Anthropology professor Petra Kuppinger will take a closer look at the volatile Middle East when she leads a Great Decisions discussion at 7:30 p.m. Jan. 30 in Room 276 of the College’s Center for Science and Business.
Kuppinger will discuss how the administration of President Donald Trump has aligned itself with strongmen in Saudi Arabia, the United Arab Emirates and Egypt, which along with Israel have a common goal of frustrating Iranian expansion.
She and the Great Decisions group will attempt to answer such questions as: What will be the fallout from policy reversals such as withdrawing from the Iranian nuclear accord and moving the U.S. embassy in Israel to Jerusalem? Does the United States see a path forward in troubled states such as Syria, Yemen, Libya and Iraq? Is the United States headed toward war with Iran?
At 7:30 p.m. Jan. 31 in the Pattee Auditorium on the lower level of the Center for Science and Business, classics lecturer Alana Newman will deliver a talk titled “The Gender Performativity of Ptolemaic Queens: Evidence from the Faience Oinochoai.”
Faience oinochoai are ritual wine jugs decorated with portraits of queens from the Ptolemaic dynasty (c. 323-31 BC).
“(The jugs) provide a unique and highly gendered body of material that can improve our understanding of the ways these women held power,” said Newman, who will use the lens of third-wave feminist theory to examine the queens’ visual vocabulary.
New to Monmouth’s faculty last fall, Newman earned her undergraduate degree in classical civilizations from Ohio University. She completed her graduate studies at the University of Edinburgh in Scotland, receiving a master’s degree in classical art and archaeology and a doctorate in classics.

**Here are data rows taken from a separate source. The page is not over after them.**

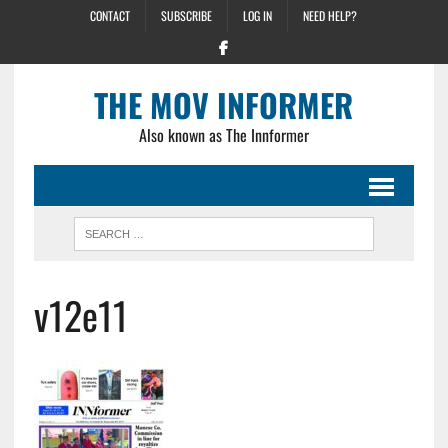
CONTACT
SUBSCRIBE
LOG IN
NEED HELP?
THE MOV INFORMER
Also known as The Innformer
v12e11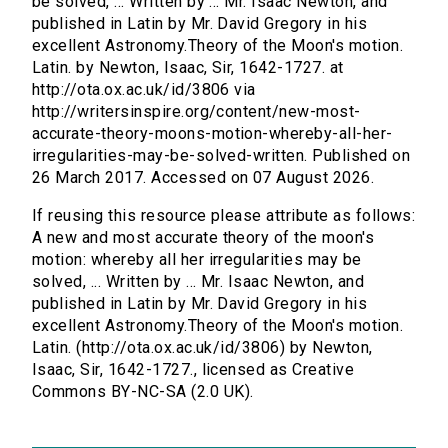
be solved, ... Written by ... Mr. Isaac Newton, and
published in Latin by Mr. David Gregory in his
excellent Astronomy.Theory of the Moon's motion.
Latin. by Newton, Isaac, Sir, 1642-1727. at
http://ota.ox.ac.uk/id/3806 via
http://writersinspire.org/content/new-most-
accurate-theory-moons-motion-whereby-all-her-
irregularities-may-be-solved-written. Published on
26 March 2017. Accessed on 07 August 2026.
If reusing this resource please attribute as follows:
A new and most accurate theory of the moon's
motion: whereby all her irregularities may be
solved, ... Written by ... Mr. Isaac Newton, and
published in Latin by Mr. David Gregory in his
excellent Astronomy.Theory of the Moon's motion.
Latin. (http://ota.ox.ac.uk/id/3806) by Newton,
Isaac, Sir, 1642-1727., licensed as Creative
Commons BY-NC-SA (2.0 UK).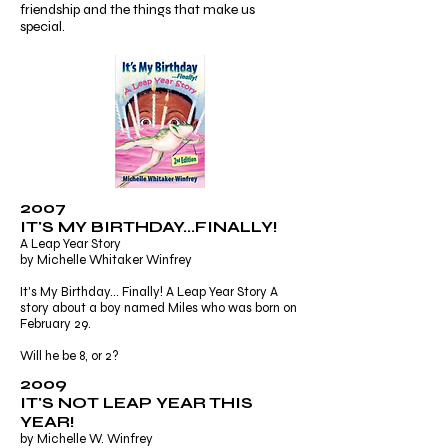
friendship and the things that make us
special.
2007
IT'S MY BIRTHDAY...FINALLY!
A Leap Year Story
by Michelle Whitaker Winfrey
It's My Birthday... Finally! A Leap Year Story A
story about a boy named Miles who was born on
February 29.
Will he be 8, or 2?
2009
IT'S NOT LEAP YEAR THIS
YEAR!
by Michelle W. Winfrey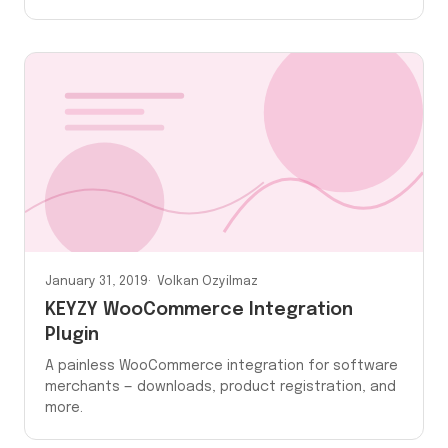
January 31, 2019
Volkan Ozyilmaz
KEYZY WooCommerce Integration
Plugin
A painless WooCommerce integration for software
merchants — downloads, product registration, and
more.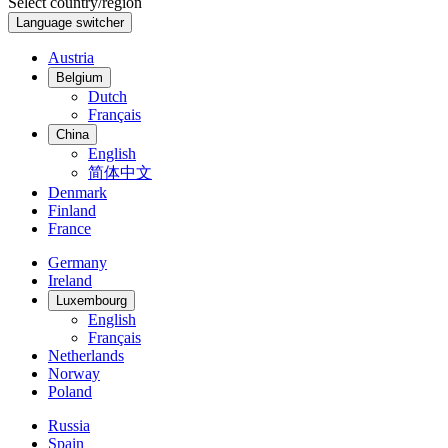
Select country/region
Language switcher
Austria
Belgium
Dutch
Français
China
English
简体中文
Denmark
Finland
France
Germany
Ireland
Luxembourg
English
Français
Netherlands
Norway
Poland
Russia
Spain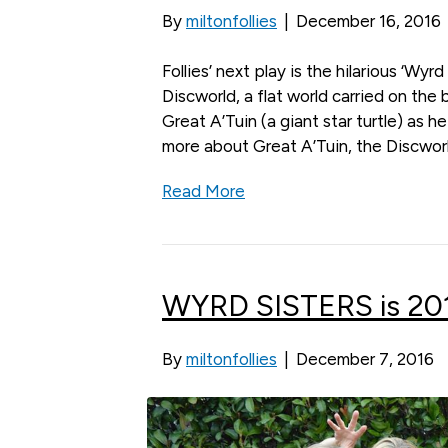
By
miltonfollies
|
December 16, 2016
Follies’ next play is the hilarious ‘Wyr
Discworld, a flat world carried on the
Great A’Tuin (a giant star turtle) as 
more about Great A’Tuin, the Discworl
Read More
WYRD SISTERS is 2017
By
miltonfollies
|
December 7, 2016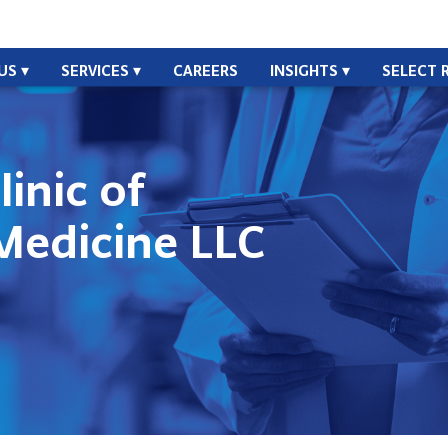
US
SERVICES
CAREERS
INSIGHTS
SELECT 
linic of
Medicine LLC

Great Decisions and the Archaeology Lecture series are both free and open to the public. Great Decisions is a nationwide program sponsored by the Foreign Policy Association, a non-partisan, non-governmental association that works to increase Americans’ understanding of significant foreign policy issues. Newman’s talk is sponsored by the Archaeological Institute of America’s Western Illinois Society.